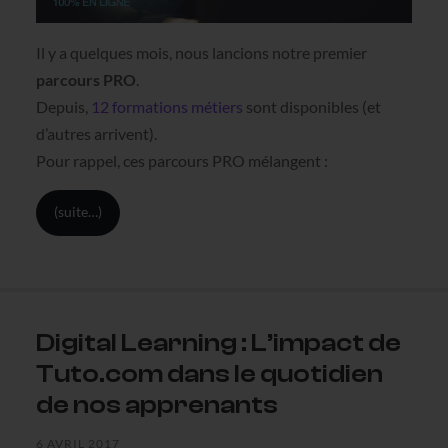
Il y a quelques mois, nous lancions notre premier
parcours PRO
.
Depuis,
12 formations métiers
sont disponibles (et
d’autres arrivent).
Pour rappel, ces parcours PRO mélangent :
(suite…)
Digital Learning : L’impact de
Tuto.com dans le quotidien
de nos apprenants
6 AVRIL 2017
════════════════════
Task: The goal is an exact reprint of the entries, leaving out the pictures.

Task answer:
Il y a quelques mois, nous lancions notre premier
parcours PRO
.
Depuis,
12 formations métiers
sont disponibles (et
d’autres arrivent).
Pour rappel, ces parcours PRO mélangent :
(suite…)
Digital Learning : L’impact de
Tuto.com dans le quotidien
de nos apprenants
6 AVRIL 2017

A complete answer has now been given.